**Work instruction:** One number alone answers this: the count of lines below in which the word "elegí" is found.

**Given data:**
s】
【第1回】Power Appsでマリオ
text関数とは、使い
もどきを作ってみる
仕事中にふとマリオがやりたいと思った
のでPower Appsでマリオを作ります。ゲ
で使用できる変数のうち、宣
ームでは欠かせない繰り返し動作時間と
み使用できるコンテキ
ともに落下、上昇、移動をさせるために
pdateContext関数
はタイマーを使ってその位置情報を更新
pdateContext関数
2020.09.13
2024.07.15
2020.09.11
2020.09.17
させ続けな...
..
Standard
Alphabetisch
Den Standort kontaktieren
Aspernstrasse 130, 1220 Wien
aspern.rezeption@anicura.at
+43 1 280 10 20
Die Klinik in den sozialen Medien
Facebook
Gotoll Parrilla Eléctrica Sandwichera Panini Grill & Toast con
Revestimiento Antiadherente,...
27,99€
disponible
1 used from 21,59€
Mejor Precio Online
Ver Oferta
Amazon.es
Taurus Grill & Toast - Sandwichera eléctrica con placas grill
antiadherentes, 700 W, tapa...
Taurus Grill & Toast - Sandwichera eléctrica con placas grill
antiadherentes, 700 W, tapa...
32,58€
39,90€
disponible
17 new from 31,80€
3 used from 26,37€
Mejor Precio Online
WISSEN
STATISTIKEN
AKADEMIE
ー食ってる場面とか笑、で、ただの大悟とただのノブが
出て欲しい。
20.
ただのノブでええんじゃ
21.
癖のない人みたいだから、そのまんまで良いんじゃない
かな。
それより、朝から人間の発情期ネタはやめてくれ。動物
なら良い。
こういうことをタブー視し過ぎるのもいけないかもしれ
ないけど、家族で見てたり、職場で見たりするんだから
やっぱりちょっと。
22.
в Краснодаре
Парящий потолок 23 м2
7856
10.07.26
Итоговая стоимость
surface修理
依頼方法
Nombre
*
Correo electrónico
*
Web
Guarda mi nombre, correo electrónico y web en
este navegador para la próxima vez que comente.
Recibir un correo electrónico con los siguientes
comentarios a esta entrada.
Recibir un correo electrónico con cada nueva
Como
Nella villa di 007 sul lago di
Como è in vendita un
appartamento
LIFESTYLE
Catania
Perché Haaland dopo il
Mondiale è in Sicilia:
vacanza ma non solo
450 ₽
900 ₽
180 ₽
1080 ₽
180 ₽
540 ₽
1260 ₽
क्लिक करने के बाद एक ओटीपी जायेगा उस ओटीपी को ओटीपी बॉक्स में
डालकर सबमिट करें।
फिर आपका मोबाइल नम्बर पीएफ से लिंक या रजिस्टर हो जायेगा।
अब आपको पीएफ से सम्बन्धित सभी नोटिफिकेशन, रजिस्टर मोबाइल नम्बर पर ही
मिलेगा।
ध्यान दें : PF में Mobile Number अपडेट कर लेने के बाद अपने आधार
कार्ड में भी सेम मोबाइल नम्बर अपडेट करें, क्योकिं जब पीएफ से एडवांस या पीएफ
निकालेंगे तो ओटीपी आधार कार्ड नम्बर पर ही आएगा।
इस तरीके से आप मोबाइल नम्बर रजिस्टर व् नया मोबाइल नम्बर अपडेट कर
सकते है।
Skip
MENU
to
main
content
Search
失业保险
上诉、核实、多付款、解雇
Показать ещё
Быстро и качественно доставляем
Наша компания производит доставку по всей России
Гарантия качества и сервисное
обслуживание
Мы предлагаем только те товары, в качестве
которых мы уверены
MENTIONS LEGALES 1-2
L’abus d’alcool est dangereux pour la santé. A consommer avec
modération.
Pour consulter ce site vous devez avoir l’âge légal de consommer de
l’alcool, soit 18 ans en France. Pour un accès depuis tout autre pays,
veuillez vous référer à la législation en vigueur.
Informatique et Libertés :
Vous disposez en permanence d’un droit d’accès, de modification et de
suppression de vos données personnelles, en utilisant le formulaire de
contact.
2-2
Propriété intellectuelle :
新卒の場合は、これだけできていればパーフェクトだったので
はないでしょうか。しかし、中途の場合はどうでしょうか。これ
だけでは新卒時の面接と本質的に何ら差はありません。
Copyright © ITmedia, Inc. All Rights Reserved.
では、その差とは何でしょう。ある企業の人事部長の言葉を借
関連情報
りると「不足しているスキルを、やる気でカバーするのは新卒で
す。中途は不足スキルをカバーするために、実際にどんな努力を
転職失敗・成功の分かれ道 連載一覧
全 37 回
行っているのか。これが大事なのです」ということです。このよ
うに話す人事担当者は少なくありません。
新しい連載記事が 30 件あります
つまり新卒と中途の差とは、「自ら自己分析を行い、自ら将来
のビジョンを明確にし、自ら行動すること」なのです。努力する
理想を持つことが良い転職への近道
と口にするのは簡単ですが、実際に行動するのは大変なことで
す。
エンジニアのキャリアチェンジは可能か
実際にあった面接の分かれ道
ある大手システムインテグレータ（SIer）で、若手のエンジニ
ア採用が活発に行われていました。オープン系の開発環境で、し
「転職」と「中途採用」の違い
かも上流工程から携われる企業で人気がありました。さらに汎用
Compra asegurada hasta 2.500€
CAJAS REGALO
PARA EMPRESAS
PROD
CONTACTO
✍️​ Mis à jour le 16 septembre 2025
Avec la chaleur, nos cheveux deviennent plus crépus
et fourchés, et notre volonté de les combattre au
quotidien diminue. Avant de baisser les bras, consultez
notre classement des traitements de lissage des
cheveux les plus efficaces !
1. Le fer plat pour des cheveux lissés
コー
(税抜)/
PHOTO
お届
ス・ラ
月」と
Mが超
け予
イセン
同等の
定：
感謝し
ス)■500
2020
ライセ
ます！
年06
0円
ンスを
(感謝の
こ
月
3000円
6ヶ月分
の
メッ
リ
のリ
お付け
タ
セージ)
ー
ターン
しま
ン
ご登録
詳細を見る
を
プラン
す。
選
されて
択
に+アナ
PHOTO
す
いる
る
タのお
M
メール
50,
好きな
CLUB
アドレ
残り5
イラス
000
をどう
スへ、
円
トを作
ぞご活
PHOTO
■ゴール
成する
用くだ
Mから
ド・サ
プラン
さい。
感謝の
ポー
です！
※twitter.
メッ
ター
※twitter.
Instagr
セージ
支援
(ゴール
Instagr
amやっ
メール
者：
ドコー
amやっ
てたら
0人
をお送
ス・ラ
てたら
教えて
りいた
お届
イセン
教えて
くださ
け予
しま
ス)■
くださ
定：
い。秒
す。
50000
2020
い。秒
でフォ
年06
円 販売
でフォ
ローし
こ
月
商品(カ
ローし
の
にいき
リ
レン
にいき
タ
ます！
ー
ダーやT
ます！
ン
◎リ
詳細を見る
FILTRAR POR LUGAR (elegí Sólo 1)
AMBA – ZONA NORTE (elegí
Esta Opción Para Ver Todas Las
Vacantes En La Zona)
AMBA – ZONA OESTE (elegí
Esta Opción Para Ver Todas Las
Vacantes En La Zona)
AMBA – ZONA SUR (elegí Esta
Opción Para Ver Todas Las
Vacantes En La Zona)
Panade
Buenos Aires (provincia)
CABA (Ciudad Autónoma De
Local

**Completed exercise:** 4